Hepsa Ely Silliman (October 23, 1778 — January 22, 1864) was an American geologist with a specific interest in meteors. She was the author of On the Origin of Aerolites, self published under the name Mrs. G. S. Silliman.

== Biography ==
Ely was born on October 23, 1778 in Huntington, Connecticut. Her father was a member of the Yale College Class of 1769.

She was married to Gold Selleck Silliman, a 1796 graduate of Yale, and brother of Professor Benjamin Silliman, who was namesake of Yale's Silliman College. Silliman was the mother of two sons and two daughters.
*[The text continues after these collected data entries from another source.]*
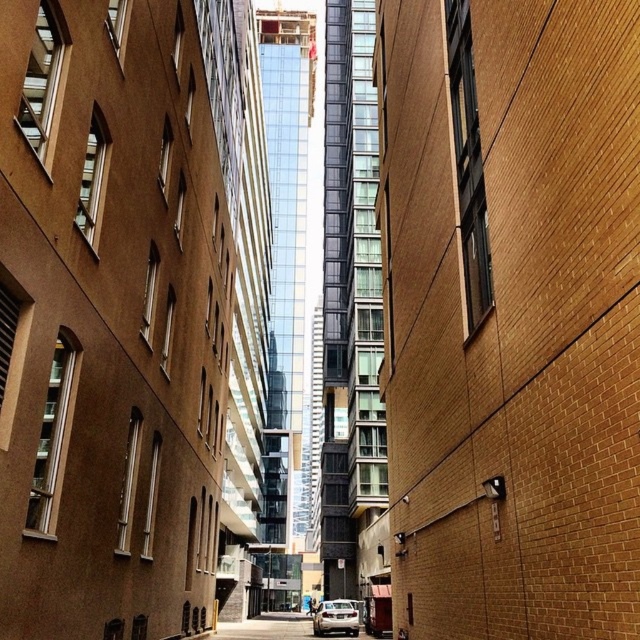 You are a delivery person trying to park your silver metallic car at lower center in the narrow alley. There is a brown brick wall at center above your car. Is there enough vertical space for you to park your car without hitting the wall?

The brown brick wall at center is above the silver metallic car at lower center, so there is enough vertical space for the car to park without hitting the wall since the wall is positioned higher up.

You are a delivery person trying to park your silver metallic car at lower center in the narrow alley. The alley has a brown brick wall at center. Considering the height of the objects, will the car fit without touching the wall?

The brown brick wall at center has a lesser height compared to the silver metallic car at lower center, so the car will not touch the wall when parked in the alley. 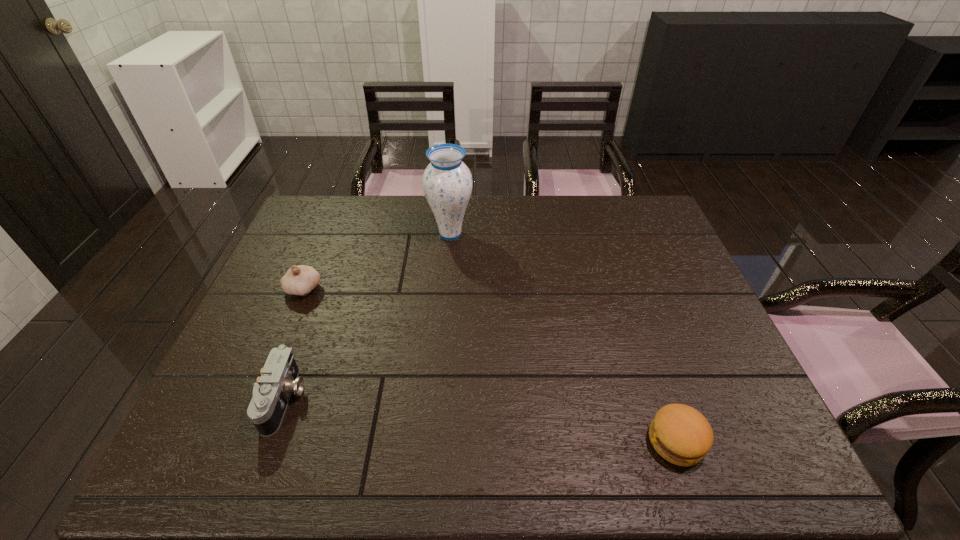 Locate an element on the screen. camera situated at the near edge is located at coordinates (279, 378).

Locate an element on the screen. This screenshot has height=540, width=960. hamburger that is at the near edge is located at coordinates (680, 434).

The width and height of the screenshot is (960, 540). I want to click on garlic that is at the left edge, so click(299, 280).

This screenshot has height=540, width=960. In order to click on camera at the left edge in this screenshot , I will do tap(279, 378).

Locate an element on the screen. This screenshot has height=540, width=960. object that is at the right edge is located at coordinates (680, 434).

Locate an element on the screen. This screenshot has width=960, height=540. object present at the near left corner is located at coordinates (279, 378).

In order to click on object at the near right corner in this screenshot , I will do `click(680, 434)`.

This screenshot has height=540, width=960. I want to click on blank area at the far edge, so click(x=477, y=197).

What are the coordinates of `vacant space at the near edge of the desktop` in the screenshot? It's located at (468, 474).

Where is `free space at the left edge of the desktop`? The width and height of the screenshot is (960, 540). free space at the left edge of the desktop is located at coordinates (320, 266). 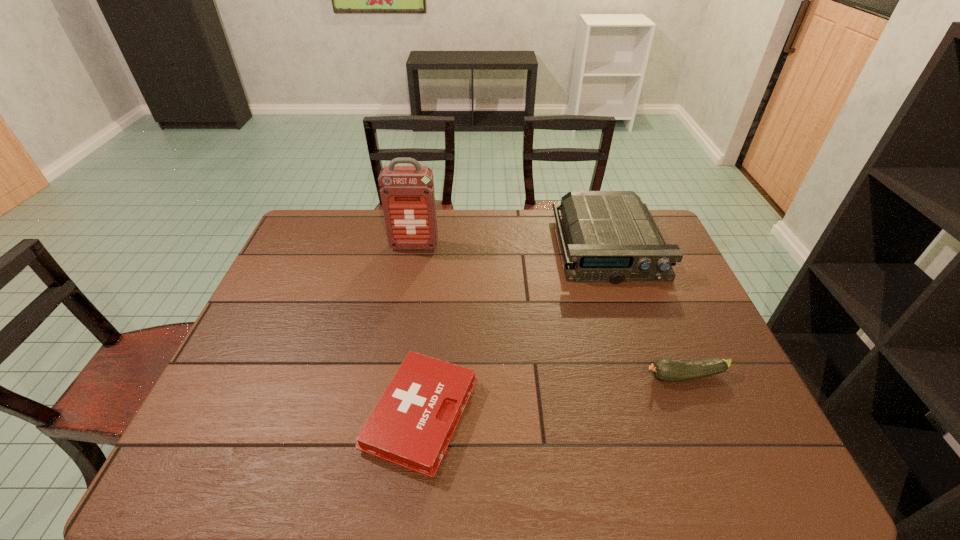 Identify the location of the taller first-aid kit. (407, 193).

Locate an element on the screen. The width and height of the screenshot is (960, 540). the tallest object is located at coordinates pos(407,193).

I want to click on the third shortest object, so click(x=612, y=237).

Locate an element on the screen. This screenshot has width=960, height=540. zucchini is located at coordinates (665, 369).

Find the location of a particular element. This screenshot has width=960, height=540. the nearer first-aid kit is located at coordinates (411, 426).

The image size is (960, 540). What are the coordinates of `vacant point located on the front-facing side of the farther first-aid kit` in the screenshot? It's located at (411, 262).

Silliman was a geologist with an interest in meteors. In 1859, Silliman published On the Origin of Aerolites under the name Mrs. G. S. Silliman. The foreword states that the topics discussed in the book were "entertained by the writer for many years." The book discusses aerolites, a type of stony meteorite.

== Legacy ==

Silliman passed away on January 22, 1864 in Brooklyn, New York City.

Silliman is the namesake of a series of lectures hosted by Yale University since 1901. They were begun following a donation in 1883 by her son, Augustus Ely Silliman, in memory of his mother.